Overview
Use drag&drop mapping editor to create source-to-destination transformations where the source and (or) the destination are nested documents. These are some of the most common use cases:
- Transform nested documents from one format (for example JSON) to another (for example XML).
- Change the structure of the nested document.
- Transform nested document into a flat array.
- Transform the flat array into a nested document.
- Denormalize nested document by creating an array of elements from the deepest level and adding elements from the parent level. Example:
<orders><order><items><item>
to<items><item><order>
.
The Mapping editor should be able to handle most of the scenarios. Still, in some extreme cases, when the destination document is so complex that using the drag-and-drop editor is not the best option, you can create nested documents with JavaScript.
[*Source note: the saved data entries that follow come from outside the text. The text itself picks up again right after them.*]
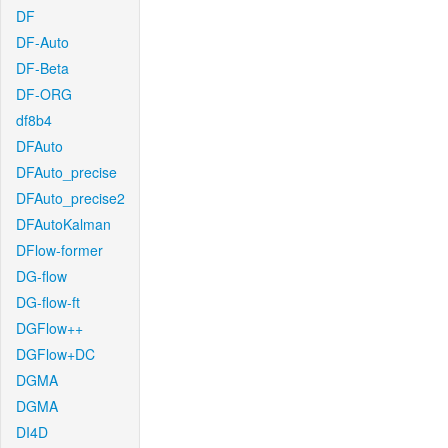
DF
DF-Auto
DF-Beta
DF-ORG
df8b4
DFAuto
DFAuto_precise
DFAuto_precise2
DFAutoKalman
DFlow-former
DG-flow
DG-flow-ft
DGFlow++
DGFlow+DC
DGMA
DGMA
DI4D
Read more.
Difference between nested and flat mapping
Nested mapping is a transformation executed on a source document before loading the data into the destination and right after the extraction. The flat mapping is executed when the flow loads data into the destination.
Flat mapping has limited capabilities compared to nested mapping and supports only two use cases when working with nested documents, but it can be faster than nested.
Flat mapping uses the default mapping concept: if the field is not in the mapping, it is automatically added to the destination as is. Nested mapping requires all destination fields to be added to the list.
Nested mapping enforces the order of fields defined in the mapping editor. Flat mapping adds new fields (fields which don't exist in the source) at the end of the record.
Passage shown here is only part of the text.